Australian left-arm pacer Mitchell Starc has confirmed that he will retire from ODIs before calling time on his Test career as his side prepare for the much-awaited ICC World Cup 2023 semi-final against South Africa in Kolkata on November 16.
Starc has 230 ODI wickets in 119 matches but he is certain that he won’t be around for the next World Cup, which will be co-hosted by South Africa, Zimbabwe and Namibia, as he would be 37 by then.
The 2015 World Cup winner won’t be calling time on his ODI career immediately as Australia have scheduled an ODI series against West Indies in February 2024 but doesn’t have any 50-over match till September when they tour England.

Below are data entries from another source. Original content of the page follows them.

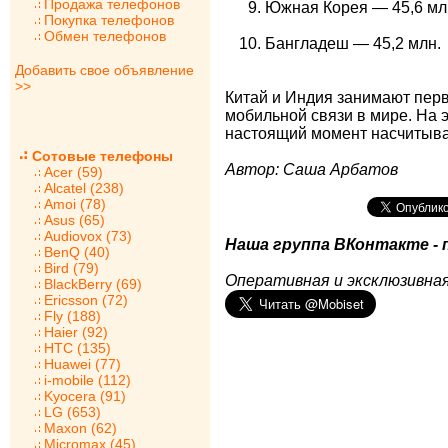
Продажа телефонов
Южная Корея — 45,6 мл
Покупка телефонов
Обмен телефонов
Бангладеш — 45,2 млн.
Добавить свое объявление
>>
Китай и Индия занимают перв
мобильной связи в мире. На э
настоящий момент насчитывае
Сотовые телефоны
Автор: Саша Арбатов
Acer (59)
Alcatel (238)
Amoi (78)
Asus (65)
Audiovox (73)
Наша группа ВКонтакте - 
BenQ (40)
Bird (79)
Оперативная и эксклюзивная
BlackBerry (69)
Ericsson (72)
Fly (188)
Haier (92)
HTC (135)
Huawei (77)
i-mobile (112)
Kyocera (91)
LG (653)
Maxon (62)
Micromax (45)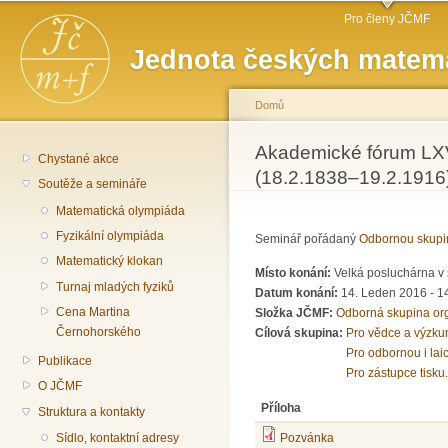
Hlavní menu
Př
Pro členy JČMF
hl
Jednota českých matema
o
Domů
Jste zde
Akademické fórum LXVI
Chystané akce
(18.2.1838–19.2.1916
Soutěže a semináře
Matematická olympiáda
Fyzikální olympiáda
Seminář pořádaný
Odbornou skupi
Matematický klokan
Místo konání:
Velká posluchárna v 
Turnaj mladých fyziků
Datum konání:
14. Leden 2016 -
1
Cena Martina
Složka JČMF:
Odborná skupina or
Černohorského
Cílová skupina:
Pro vědce a výzku
Pro odbornou i lai
Publikace
Pro zástupce tisku.
O JČMF
Příloha
Struktura a kontakty
Sídlo, kontaktní adresy
Pozvánka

“I’ll look to keep playing after this, but I don’t doubt that I won’t be making the next World Cup. I’ve no vision for that. Four years is a long,” he told reporters in Kolkata.
“I’ve always maintained that Test cricket is the top of the tree for me and I’ll drop off the rest before I let go of Test cricket. For me [the semi-final] is just another one-day game for Australia, it’s not the end of the road in one-day cricket as yet for me.”
Even though Starc is having an average World Cup with just 10 wickets to his name, unlike 2015 and 2019’s tournaments where he bagged 22 and 27 wickets respectively, he is keen to help his side overcome the in-form Proteas in Kolkata to play the much-awaited final on November 19 in Ahmedabad.
“I certainly haven’t been at the level I would have liked…or not the same level as the last two World Cups anyway, but now a chance at the pointy end to impact again,” he said.
“Certainly bowling first on particular wickets, the new ball with two fielders out I think has been almost the hardest time to bowl. You get a bit of an understanding of the wicket as the game goes on…that’s not a sob story, that’s the nature of one-day cricket.”
He also talked about how difficult it has been for bowlers as there are two new balls and all the batting conditions saying that the bowlers just have to find a way.
“You’ve got two brand new balls on flat wickets, that’s the nature of the World Cup if you look at the runs scored, or certainly centuries scored, as opposed to five wickets taken, the ratios are heavily skewed. Bowlers just have to find a way [to take wickets].”